17.09.2015 um 13.29 – Buch

walden henry thoreau„I took a walk in the woods and came out taller than the trees.“

Es kommt vor, dass ich das turbulente Leben liebe, meistens sogar, aber manchmal, da geht es mir wie so vielen anderen, die der Stadt dann und wann überdrüssig sind, die fliehen wollen vor dem Lärm, der Hektik und zu viel Menschheit. Zwischen Stadtflucht und Landfrust versuche ich noch immer heraus zu finden, welcher Ort mit mir zusammen alt werden wird, ein kleiner oder ein großer, ob ich Nachbarn haben werde und wenn ja, wie viele. Ich versuche mich darauf zu besinnen, was richtig für mich ist und was falsch, was mir gut tut, aber immer dann, wenn ich meine, mich gefunden zu haben, verliere ich mich erneut im Wust der Möglichkeiten.
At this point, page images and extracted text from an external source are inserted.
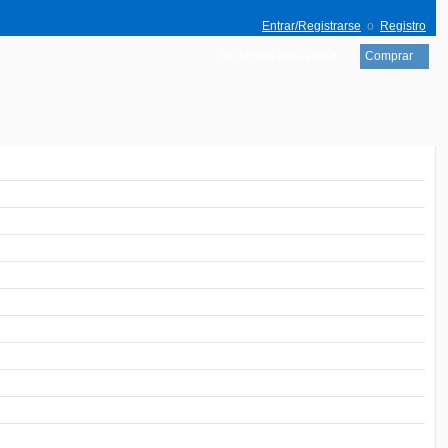
Entrar/Registrarse
o
Registro
Tu carrito está vacío
Comprar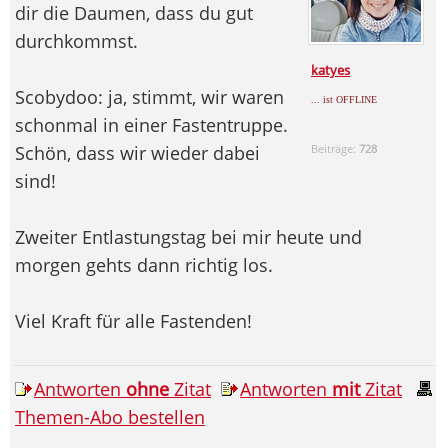
dir die Daumen, dass du gut
durchkommst.
katyes
Scobydoo: ja, stimmt, wir waren
... ist OFFLINE
schonmal in einer Fastentruppe.
Schön, dass wir wieder dabei
Beiträge:
728
sind!
Zweiter Entlastungstag bei mir heute und
morgen gehts dann richtig los.
Viel Kraft für alle Fastenden!
Antworten
ohne
Zitat
Antworten
mit
Zitat
Themen-Abo bestellen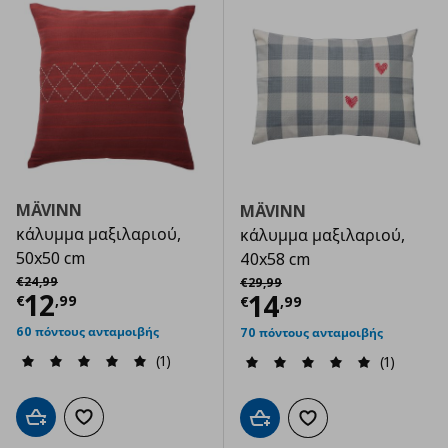
MÄVINN
MÄVINN
κάλυμμα μαξιλαριού,
κάλυμμα μαξιλαριού,
50x50 cm
40x58 cm
Αρχική τιμή
€ 24,99
Αρχική τιμή
€ 29,99
€
24
,
99
€
29
,
99
Τρέχουσα τιμή
€ 12,99
12
Τρέχουσα τιμ
14
€
,
99
€
,
99
60 πόντους ανταμοιβής
70 πόντους ανταμοιβής
(1)
(1)
Προσθήκη στο καλάθι
Προσθήκη στα αγαπημένα
Προσθήκη στο καλάθι
Προσθήκη στα αγαπημ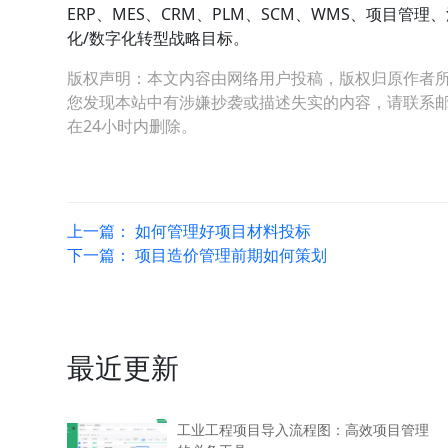
ERP、MES、CRM、PLM、SCM、WMS、项目
化/数字化转型战略目标。
版权声明：本文内容由网络用户投稿，版权归原作者
您发现本站中有涉嫌抄袭或描述失实的内容，请联系邮箱：hop
在24小时内删除。
上一篇：
如何管理好项目材料投标
下一篇：
项目造价管理前期如何策划
最近更新
工业工程项目导入流程图：高效项目管理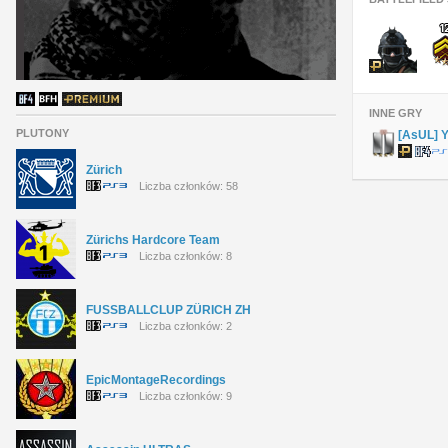
INNE GRY
PLUTONY
[AsUL] 
Zürich
Liczba członków: 58
Zürichs Hardcore Team
Liczba członków: 8
FUSSBALLCLUP ZÜRICH ZH
Liczba członków: 2
EpicMontageRecordings
Liczba członków: 9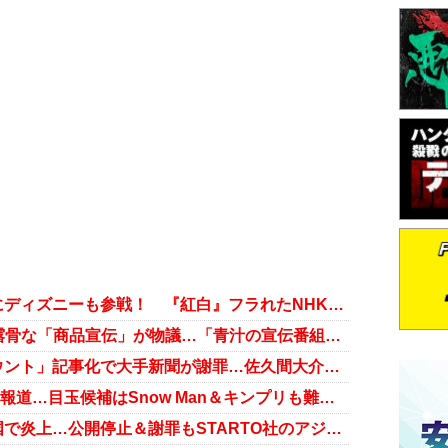
Snow Man、テレビ各局の争奪戦にディズニーも参戦！ 『紅白』フラれたNHKは“脱落”状態
目黒蓮、出演ドキュメンタリーの露骨な「商品宣伝」が物議…「青汁の宣伝番組と同じ」の声も
Snow Man・渡辺翔太の「偽アカウント」記事化で大手新聞が謝罪…佐久間大介はファンに注意喚起
『紅白歌合戦』STARTO社「2枠」報道…目玉候補はSnow Man＆キンプリも難航の気配
Snow Man、新アルバム映像が中国で炎上…公開停止＆謝罪もSTARTO社のアジア戦略狂う恐れ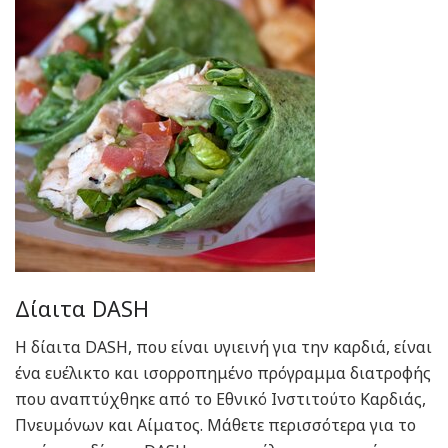
Δίαιτα DASH
Η δίαιτα DASH, που είναι υγιεινή για την καρδιά, είναι
ένα ευέλικτο και ισορροπημένο πρόγραμμα διατροφής
που αναπτύχθηκε από το Εθνικό Ινστιτούτο Καρδιάς,
Πνευμόνων και Αίματος. Μάθετε περισσότερα για το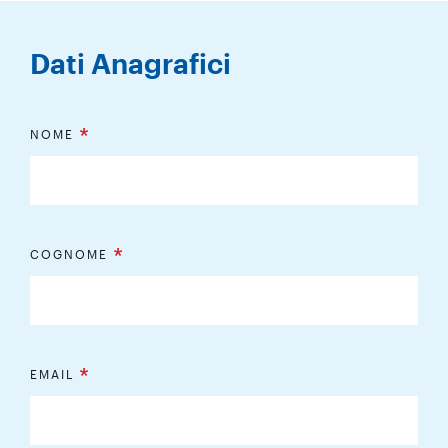
Dati Anagrafici
*
NOME
*
COGNOME
*
EMAIL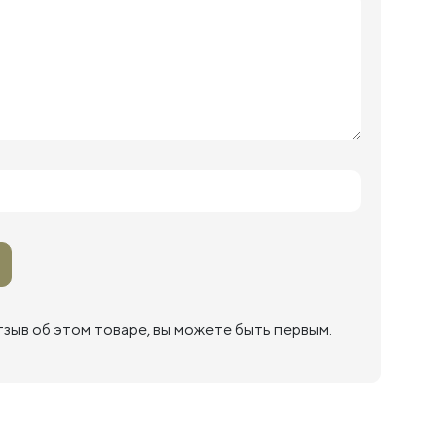
тзыв об этом товаре, вы можете быть первым.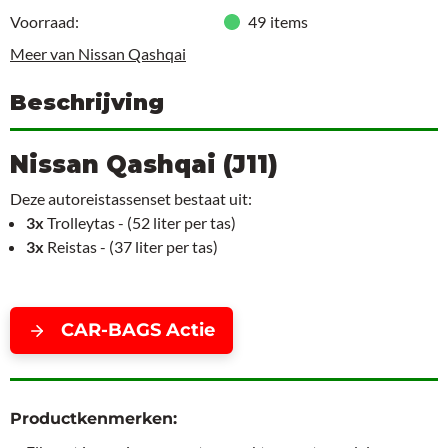
Voorraad:
49
items
Meer van Nissan Qashqai
Beschrijving
Nissan Qashqai (J11)
Deze autoreistassenset bestaat uit:
3x
Trolleytas - (52 liter per tas)
3x
Reistas - (37 liter per tas)
CAR-BAGS Actie
Productkenmerken:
Ich stelle mir dann vor, wie es wäre, einfach zu gehen. In die Berge oder zurück in die Heimat, ich frage mich, ob ich wirklich brauche, worauf ich gerade nicht verzichten will, ob Schönes nur Ablenkung oder wahre Freude ist, ob es mehr gibt als das hier. Wie wäre das, nicht arbeiten zu müssen, weil man kein Geld braucht, keine Verpflichtungen zu haben, aber Zeit, für sich selbst zu sorgen, irgendwo weit weg. Himmel oder Hölle?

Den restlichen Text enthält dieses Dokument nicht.